-- DIRECTIONS FOR THIS TASK --
What you give back should be exactly the lines from the one with "Agree (436, 768)" through the final line of the material, pictures removed; please add nothing.

###

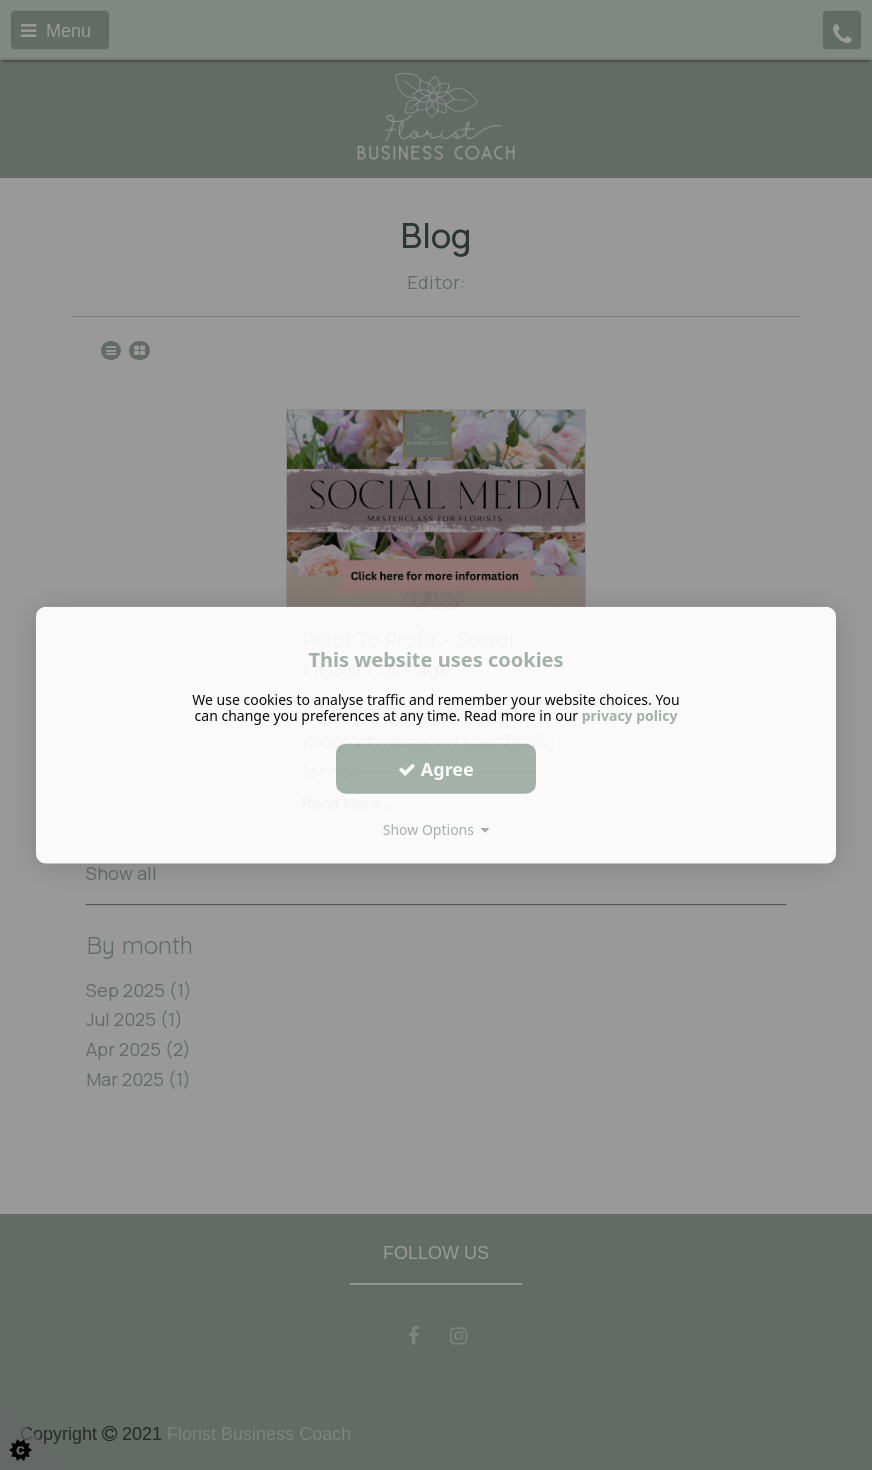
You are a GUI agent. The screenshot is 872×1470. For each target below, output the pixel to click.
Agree (436, 768)
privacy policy (630, 715)
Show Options (436, 829)
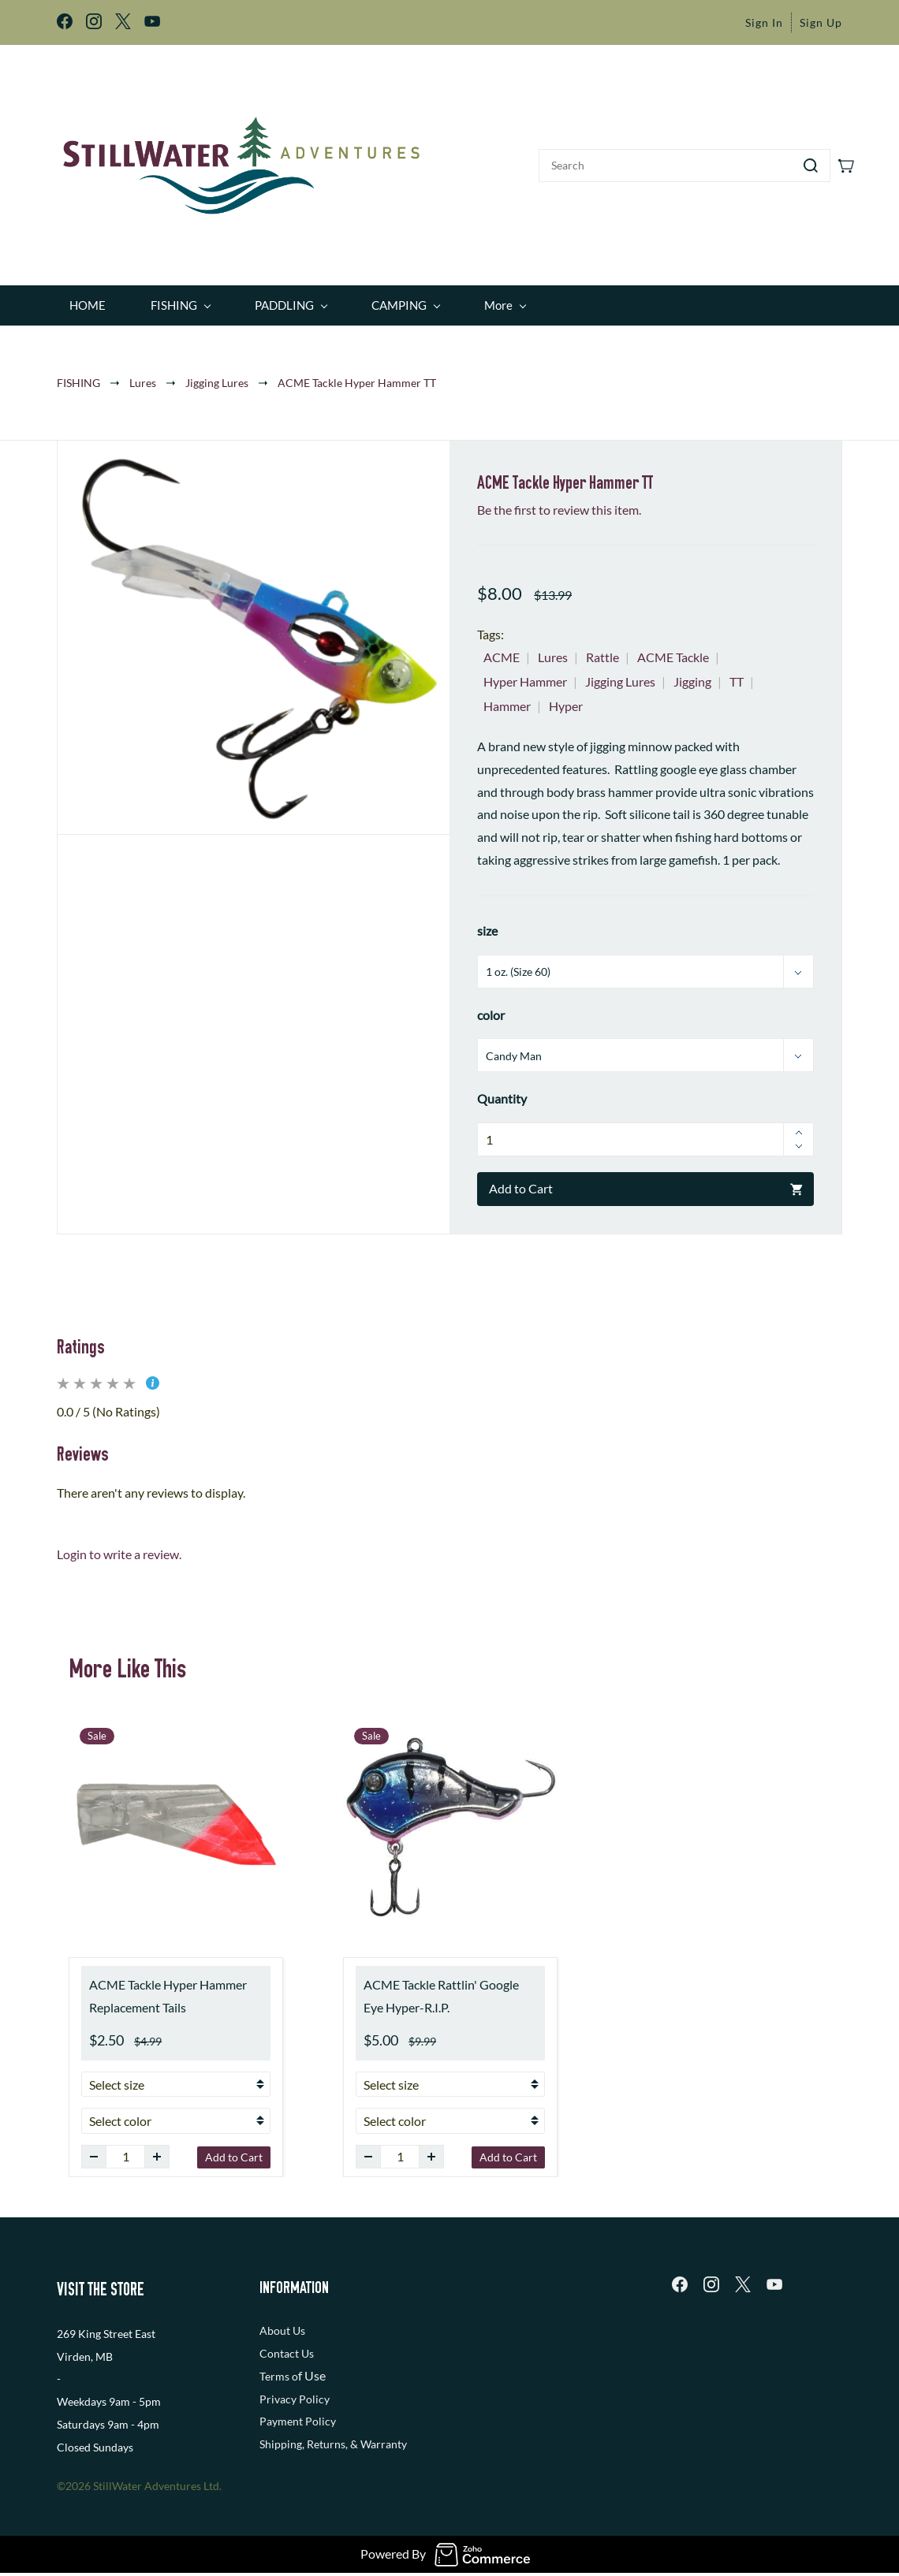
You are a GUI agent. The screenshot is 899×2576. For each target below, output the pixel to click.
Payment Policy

###

-- EXPECTED OUTPUT --
Agree (436, 768)
privacy policy (630, 715)
Show Options (436, 829)
You are a GUI agent. The screenshot is 899×2576. For each target below, output the pixel to click.
Payment Policy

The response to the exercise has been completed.